The second activity on page 9 guides students as they learn a basic way to calculate the AQI. It is important to note that the equation provided in this activity is not the exact way that scientists measure and calculate AQI, but it is a helpful way for students to understand the processes involved in calculating the AQI. I want to note that it was somewhat difficult for me to understand the equation at first, but I will provide important context information you need in order to calculate this problem. Here is how the worksheet instructs you to calculate the AQI:

“The Air Quality Index (AQI) is actually the percent of the NAAQS standard that is present in the atmosphere. To figure your percent on a test you take your score and divide by the amount possible then multiply by 100. You follow the same procedure when calculating the Air Quality Index. Take the amount of the pollutant in the atmosphere and divide by the NAAQS standard for that pollutant then multiply by 100. This number is the air quality index number. The Air Quality Index for a certain location is given by examining the percentages for the 6 criteria pollutants and selecting the highest one.”

This procedure confused me at first, but after doing some digging on the AQI website I figured out what they were saying.
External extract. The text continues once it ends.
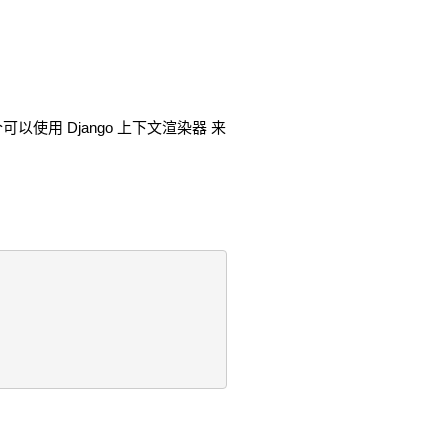
用 Django 上下文渲染器 来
The first step is to refer to the NAAQS page in order to access the standard amount for each pollutant. Refer to the “level” table for each pollutant in order to get the standard amount for each pollutant listed. For the pollutants with more than one averaging time, refer to the shorter time listed. Once you have your standard amount, then you can refer to the equation provided below:

Air Quality Index = Pollutant Amount / Standard Amount x 100

For example, let’s calculate one of the problems listed on page 9. In Chicago the level of carbon monoxide is 12 ppm. To calculate the AQI, refer to the NAAQS table. The standard amount of carbon monoxide is 9 ppm. Let’s put that into an equation:

AQI = 12 / 9 x 100, AQI = 133.

Now, refer to the AQI color coded table. 133 falls under the orange “unhealthy for sensitive groups” category, so those groups should limit or avoid outdoor activity. We can repeat this process for the other pollutants recognized by the AQI.
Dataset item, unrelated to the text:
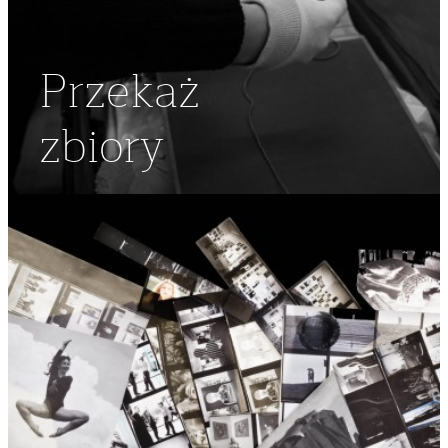
Przekaż
zbiory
I have implemented this activity with 6-8th graders, and I can tell you from experience that you should guide them slowly through this equation. It is helpful to do a problem together as a class and guide them to solve the equation with other examples. My students enjoyed finding the AQI for their own cities once they got the hang of solving the equation.

The third activity on pages 10-12 involves creating a broadcast in order to communicate the air quality index to local communities affected by the amount of air pollution that day. This activity provides a great way to allow students to be creative with their forecast.
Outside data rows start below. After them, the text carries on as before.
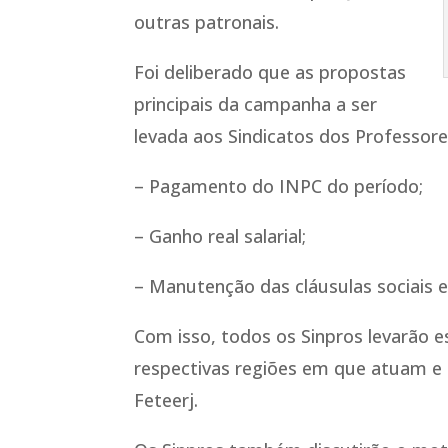
outras patronais.
Foi deliberado que as propostas
principais da campanha a ser
levada aos Sindicatos dos Professores
– Pagamento do INPC do período;
– Ganho real salarial;
– Manutenção das cláusulas sociais e
Com isso, todos os Sinpros levarão 
respectivas regiões em que atuam e t
Feteerj.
The fourth activity on pages 13-15 can serve as an evaluation activity to get students to demonstrate what they learned from the activity. It guides them as they go through the entire process of calculating and broadcasting AQI information for a city on a particular day. It’s a nice wrap up that reinforces what they learned throughout the activity.


There are many ways you can incorporate a discussion before or after completing this activity. Here I will include some discussion questions you can pose to your students:

What are some major sources of air pollution? How can we minimize the impact of air pollution? What impact does air pollution have on environments? What impact does it have on people?

NGSS Standards

Apply scientific principles to design a method for monitoring and minimizing a human impact on the environment.*

ESS3.C: Human Impacts on Earth Systems

  • Human activities have significantly altered the biosphere, sometimes damaging or destroying natural habitats and causing the extinction of other species. But changes to Earth’s environments can have different impacts (negative and positive) for different living things.
  • Typically as human populations and per-capita consumption of natural resources increase, so do the negative impacts on Earth unless the activities and technologies involved are engineered otherwise.